This video says about itself:
22 October 2012
Over 100 million mostly migrant women work in someone else’s house. Many of these domestic workers are not covered by labour laws or social security and cannot form or join a trade union. Exploitation and abuse are common and often go unpunished.
From Gulf Daily News:
Move to lower wages rapped
By RAJI UNNIKRISHNAN
Saturday, February 07, 2015
RIGHTS groups have raised concerns over a pan-GCC recruitment agency syndicate that aims to keep wages low for some of the poorest in society.
Many domestic workers in Bahrain live on subsistence wages of as little as BD70 a month and send as much as they can to their country of origin in order to support families or loved ones.
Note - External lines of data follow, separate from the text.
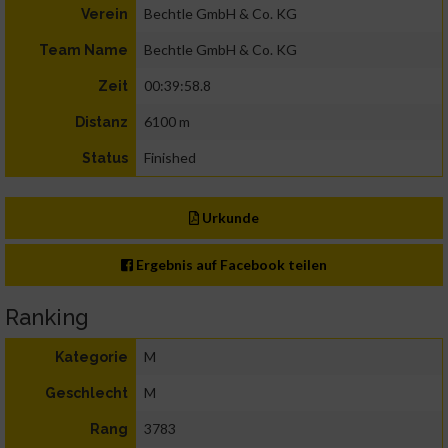
Bechtle GmbH & Co. KG
Verein
Bechtle GmbH & Co. KG
Team Name
00:39:58.8
Zeit
6100 m
Distanz
Finished
Status
Urkunde
Ergebnis auf Facebook teilen
Ranking
M
Kategorie
M
Geschlecht
3783
Rang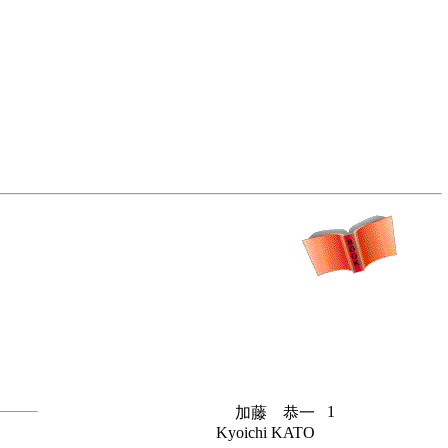
1
加藤 恭一
Kyoichi KATO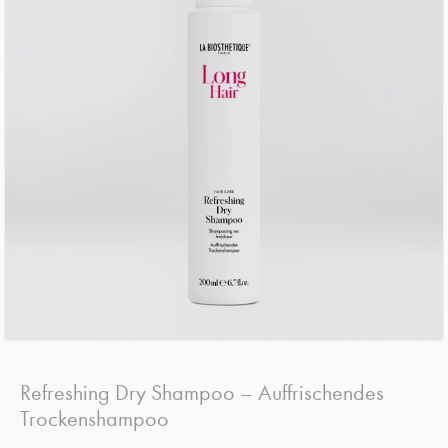
Refreshing Dry Shampoo – Auffrischendes
Trockenshampoo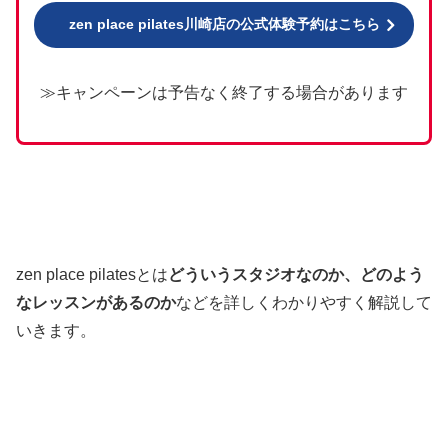
zen place pilates川崎店の公式体験予約はこちら
≫キャンペーンは予告なく終了する場合があります
zen place pilatesとは
どういうスタジオなのか、どのよう
なレッスンがあるのか
などを詳しくわかりやすく解説して
いきます。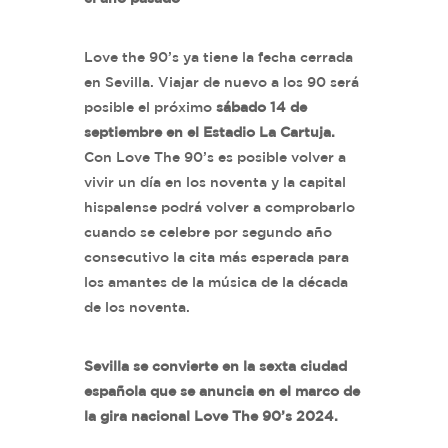
Love the 90’s ya tiene la fecha cerrada
en Sevilla. Viajar de nuevo a los 90 será
posible el próximo
sábado 14 de
septiembre en el Estadio La Cartuja.
Con Love The 90’s es posible volver a
vivir un día en los noventa y la capital
hispalense podrá volver a comprobarlo
cuando se celebre por segundo año
consecutivo la cita más esperada para
los amantes de la música de la década
de los noventa.
Sevilla se convierte en la sexta ciudad
española que se anuncia en el marco de
la gira nacional Love The 90’s 2024.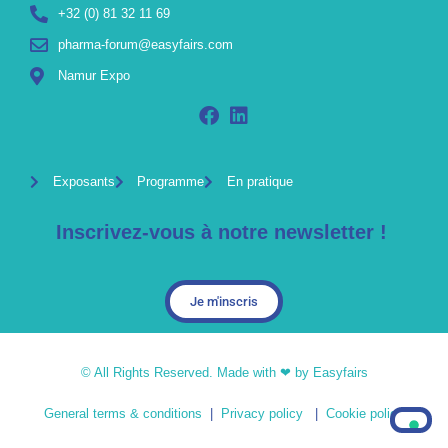
+32 (0) 81 32 11 69
pharma-forum@easyfairs.com
Namur Expo
Exposants
Programme
En pratique
Inscrivez-vous à notre newsletter !
Je m'inscris
© All Rights Reserved. Made with ❤ by Easyfairs
General terms & conditions
|
Privacy policy
|
Cookie policy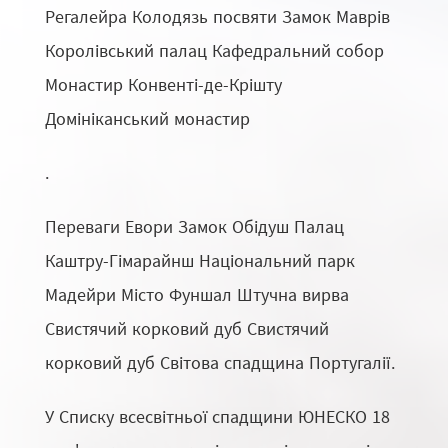
Регалейра Колодязь посвяти Замок Маврів
Королівський палац Кафедральний собор
Монастир Конвенті-де-Крішту
Домініканський монастир
.
Переваги Евори Замок Обідуш Палац
Каштру-Гімарайнш Національний парк
Мадейри Місто Фуншал Штучна вирва
Свистячий корковий дуб Свистячий
корковий дуб Світова спадщина Португалії.
У Списку всесвітньої спадщини ЮНЕСКО 18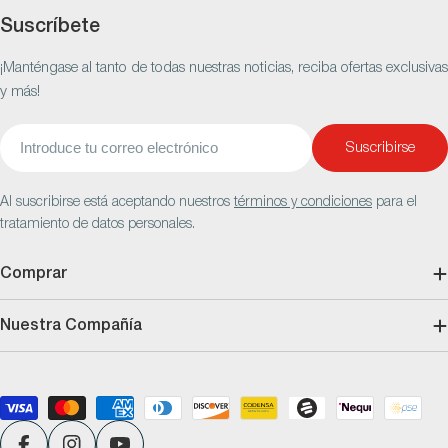
Suscríbete
¡Manténgase al tanto de todas nuestras noticias, reciba ofertas exclusivas
y más!
Correo
Suscribirse
electrónico
Al suscribirse está aceptando nuestros
términos y condiciones
para el
tratamiento de datos personales.
Comprar
Nuestra Compañía
Métodos
de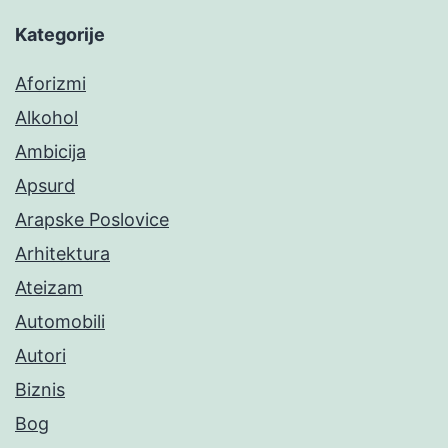
Kategorije
Aforizmi
Alkohol
Ambicija
Apsurd
Arapske Poslovice
Arhitektura
Ateizam
Automobili
Autori
Biznis
Bog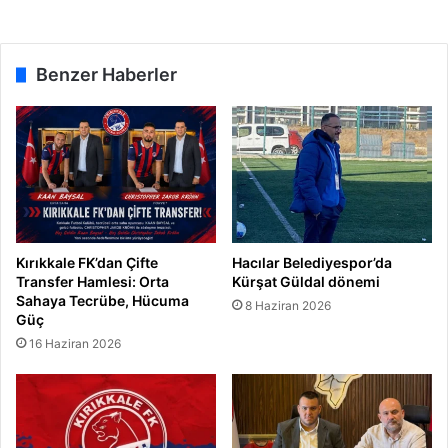
Benzer Haberler
Kırıkkale FK’dan Çifte
Hacılar Belediyespor’da
Transfer Hamlesi: Orta
Kürşat Güldal dönemi
Sahaya Tecrübe, Hücuma
8 Haziran 2026
Güç
16 Haziran 2026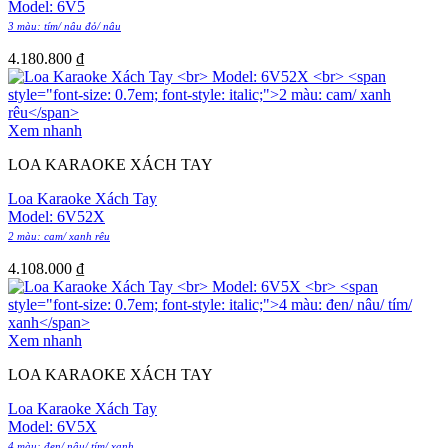
Model: 6V5
3 màu: tím/ nâu đỏ/ nâu
4.180.800
₫
Xem nhanh
LOA KARAOKE XÁCH TAY
Loa Karaoke Xách Tay
Model: 6V52X
2 màu: cam/ xanh rêu
4.108.000
₫
Xem nhanh
LOA KARAOKE XÁCH TAY
Loa Karaoke Xách Tay
Model: 6V5X
4 màu: đen/ nâu/ tím/ xanh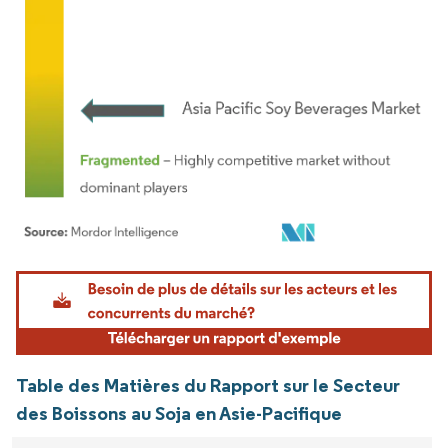
Image © Mordor Intelligence. La réutilisation nécessite une attribution sous CC BY 4.
Table des Matières du Rapport sur le Secteur
des Boissons au Soja en Asie-Pacifique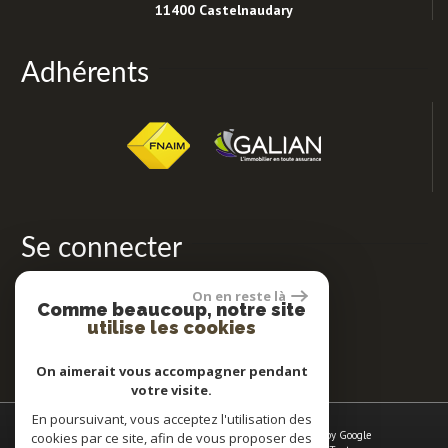
11400 Castelnaudary
Adhérents
Se connecter
On en reste là
Comme beaucoup, notre site
Espace propriétaires
utilise les cookies
On aimerait vous accompagner pendant
votre visite.
En poursuivant, vous acceptez l'utilisation des
© 2026 | Tous droits réservés | Traduction powered by Google
cookies par ce site, afin de vous proposer des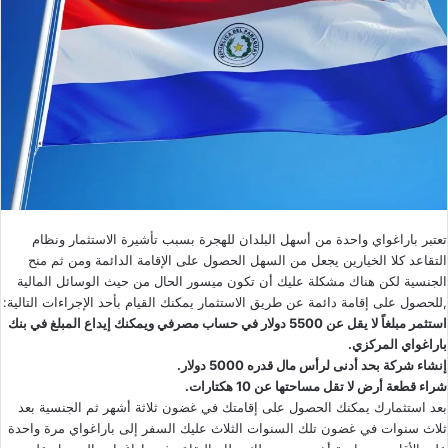
تعتبر باراغواي واحدة من أسهل البلدان للهجرة بسبب تأشيرة الاستثمار ونظام
التقاعد كلا الخيارين يجعل من السهل الحصول على الإقامة الدائمة ومن ثم منح
الجنسية لكن هناك مشكلة عليك أن تكون ميسور الحال من حيث الوسائل المالية
,للحصول على إقامة دائمة عن طريق الاستثمار يمكنك القيام بأحد الإجراءات التالية:
استثمر مبلغاً لا يقل عن 5500 دولار في حساب مصرفي ويمكنك إيداع المبلغ في بنك
باراغواي المركزي.
إنشاء شركة بحد أدنى لرأس مال قدره 5000 دولار.
شراء قطعة أرض لا تقل مساحتها عن 10 هكتارات.
بعد استثمارك يمكنك الحصول على إقامتك في غضون ثلاثة أشهر ثم الجنسية بعد
ثلاث سنوات في غضون تلك السنوات الثلاث عليك السفر إلى باراغواي مرة واحدة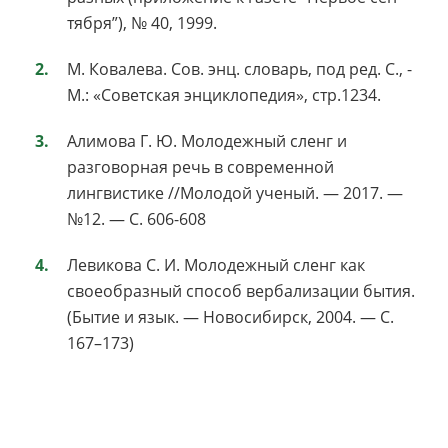
тября”), № 40, 1999.
М. Ковалева. Сов. энц. словарь, под ред. С., -
М.: «Советская энциклопедия», стр.1234.
Алимова Г. Ю. Молодежный сленг и
разговорная речь в современной
лингвистике //Молодой ученый. — 2017. —
№12. — С. 606-608
Левикова С. И. Молодежный сленг как
своеобразный способ вербализации бытия.
(Бытие и язык. — Новосибирск, 2004. — С.
167–173)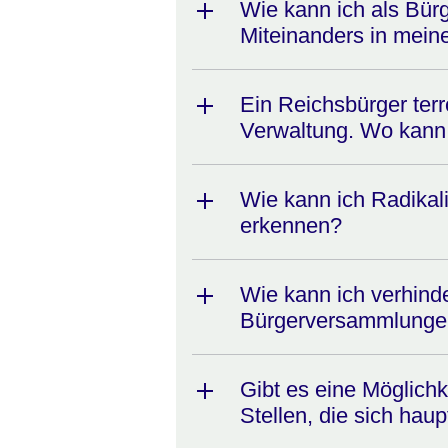
Wie kann ich als Bürg
Miteinanders in mein
Ein Reichsbürger terr
Verwaltung. Wo kann i
Wie kann ich Radikali
erkennen?
Wie kann ich verhind
Bürgerversammlungen
Gibt es eine Möglich
Stellen, die sich haupt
Bahrain Human Rights Watch Society secretary general Faisal Fulad told the GDN that it was inhumane to suggest that these workers‘ wages should not increase.
‘Our society thinks that migrant workers deserve better wages,’ he said.
‘We have around 2.5 million housemaids in the GCC, but unfortunately the six member nations are yet to accept the International Labour Organisation‘s convention on domestic workers ‘ which guarantees them basic rights such as minimum wages, eight hours of labour a day and freedom of movement.
‘Instead, we have maids here working for more than 16 hours a day without holidays, not being paid for months, having their passports withheld and being abused.’
It was obvious that this so-called task force’s sole interest was to act as a pressure group maximising profit, Mr Fulad said.
‘The conditions set by the sending country are there to protect the rights of their nationals, but these agencies only have their business interests in mind and are not concerned with the rights of workers,’ he said.
Migrant Workers Protection Society chairwoman Marietta Dias was similarly dismayed by the news.
‘Already workers are not being paid enough and their wages do not match their skills,’ she said.
‘Recruitment agencies cannot be so restrictive when it comes to wage demands ‘“ instead, there needs to be a revision of domestic workers’ salaries across the board.
‘We don’t have minimum wage agreements in place yet, but this doesn’t mean that recruiters can just decide on a wage that suits them.’ …
According to the latest Labour Market Regulatory Authority figures, there are currently more than 105,000 domestic workers in Bahrain, or approximately 8.5 per cent of the population.